[Opening Provided material section]
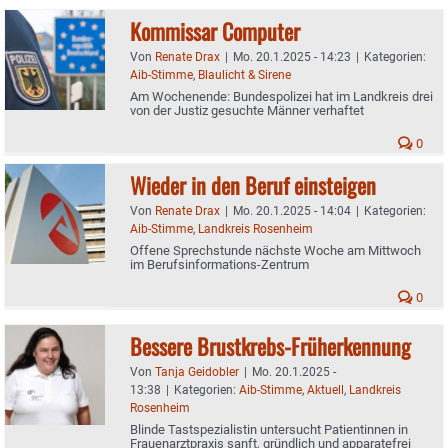
Kommissar Computer
Von
Renate Drax
|
Mo. 20.1.2025 - 14:23
|
Kategorien:
Aib-Stimme
,
Blaulicht & Sirene
Am Wochenende: Bundespolizei hat im Landkreis drei
von der Justiz gesuchte Männer verhaftet
0
Wieder in den Beruf einsteigen
Von
Renate Drax
|
Mo. 20.1.2025 - 14:04
|
Kategorien:
Aib-Stimme
,
Landkreis Rosenheim
Offene Sprechstunde nächste Woche am Mittwoch
im Berufsinformations-Zentrum
0
Bessere Brustkrebs-Früherkennung
Von
Tanja Geidobler
|
Mo. 20.1.2025 -
13:38
|
Kategorien:
Aib-Stimme
,
Aktuell
,
Landkreis
Rosenheim
Blinde Tastspezialistin untersucht Patientinnen in
Frauenarztpraxis sanft, gründlich und apparatefrei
[Closing Provided material section]
**Your task:** Write the records out again exactly as shown above, keeping no pictures.

**Solution to this exercise:**
Kommissar Computer
Von
Renate Drax
|
Mo. 20.1.2025 - 14:23
|
Kategorien:
Aib-Stimme
,
Blaulicht & Sirene
Am Wochenende: Bundespolizei hat im Landkreis drei
von der Justiz gesuchte Männer verhaftet
0
Wieder in den Beruf einsteigen
Von
Renate Drax
|
Mo. 20.1.2025 - 14:04
|
Kategorien:
Aib-Stimme
,
Landkreis Rosenheim
Offene Sprechstunde nächste Woche am Mittwoch
im Berufsinformations-Zentrum
0
Bessere Brustkrebs-Früherkennung
Von
Tanja Geidobler
|
Mo. 20.1.2025 -
13:38
|
Kategorien:
Aib-Stimme
,
Aktuell
,
Landkreis
Rosenheim
Blinde Tastspezialistin untersucht Patientinnen in
Frauenarztpraxis sanft, gründlich und apparatefrei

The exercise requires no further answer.